FOR RESPONDENT: Claudia Del Castillo-Hronsky, Esquire, Miami, Florida FOR THE DEPARTMENT OF HOMELAND SECURITY: Adam Weisholtz, Assistant Chief Counsel BEFORE: Board Panel: GRANT, MALPHRUS, and MULLANE, Board Members. GRANT, Board Member:

In a decision dated June 4, 2009, an Immigration Judge found the respondent removable and granted his request for a waiver under section 212(h) of the Immigration and Nationality Act, 8 U.S.C. § 1182(h) (2006). The Department of Homeland Security (“DHS”) has appealed from that decision. During the pendency of the appeal, the respondent filed a motion to remand. The DHS’s appeal will be sustained and the respondent’s motion will be denied.

I. FACTUAL AND PROCEDURAL HISTORY The respondent is a native and citizen of Colombia who was admitted to the United States as a lawful permanent resident on August 11, 1998. On January 22, 2001, he was convicted of petit larceny in Florida.

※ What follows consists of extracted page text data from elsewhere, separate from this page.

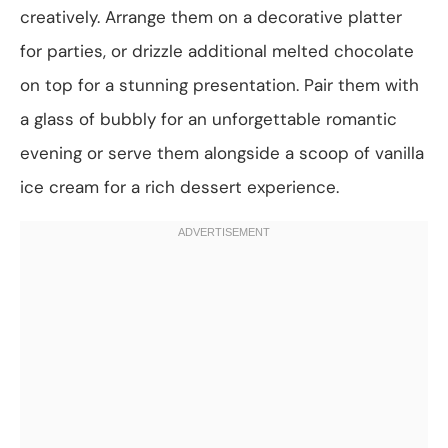
creatively. Arrange them on a decorative platter
for parties, or drizzle additional melted chocolate
on top for a stunning presentation. Pair them with
a glass of bubbly for an unforgettable romantic
evening or serve them alongside a scoop of vanilla
ice cream for a rich dessert experience.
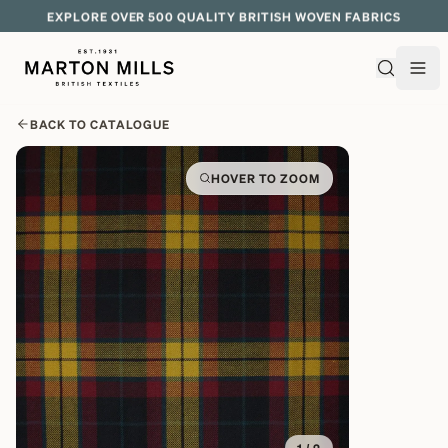
EXPLORE OVER 500 QUALITY BRITISH WOVEN FABRICS
BACK TO CATALOGUE
HOVER TO ZOOM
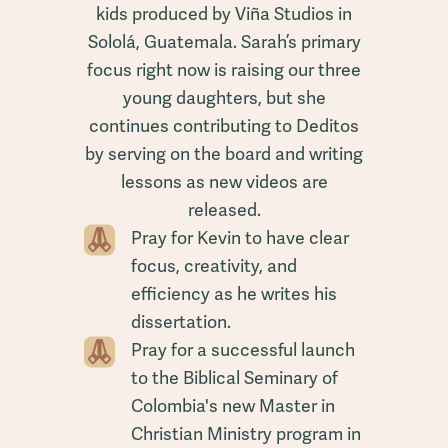
kids produced by Viña Studios in
Sololá, Guatemala. Sarah’s primary
focus right now is raising our three
young daughters, but she
continues contributing to Deditos
by serving on the board and writing
lessons as new videos are
released.
Pray for Kevin to have clear
focus, creativity, and
efficiency as he writes his
dissertation.
Pray for a successful launch
to the Biblical Seminary of
Colombia's new Master in
Christian Ministry program in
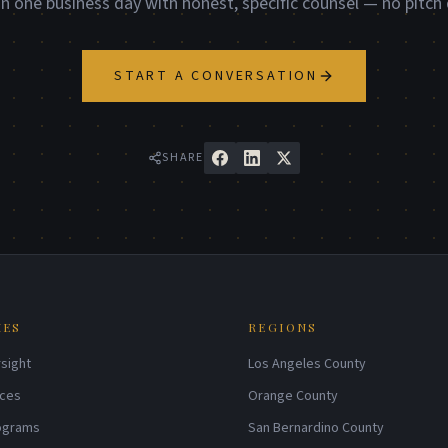
in one business day with honest, specific counsel — no pitch 
START A CONVERSATION
SHARE
IES
REGIONS
sight
Los Angeles County
ices
Orange County
rograms
San Bernardino County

He was convicted of the same offense on July 3, 2001. At a hearing before the Immigration Judge, the respondent conceded that he is removable under section 237(a)(2)(A)(ii) of the Act, 8 U.S.C. § 1227(a)(2)(A)(ii) (2006), as an alien who, any time after admission, has been convicted of two crimes involving moral turpitude not arising out of a single scheme of criminal misconduct. He applied for a waiver of inadmissibility under section 212(h). The Immigration Judge determined that the respondent left the United States on several occasions after his

130 Cite as 26 I&N Dec. 130 (BIA 2013) Interim Decision #3783

2001 convictions, reentered the country, and “at the time of his reentry was . . . inadmissible and was eligible for the 212(h) waiver,” so he granted the respondent’s waiver nunc pro tunc pursuant to Matter of Sanchez, 17 I&N Dec. 218 (BIA 1980). The DHS argues that the respondent can only qualify for a section 212(h) waiver if he also applies for adjustment of status, and since he is not eligible to adjust status, he is ineligible for the waiver.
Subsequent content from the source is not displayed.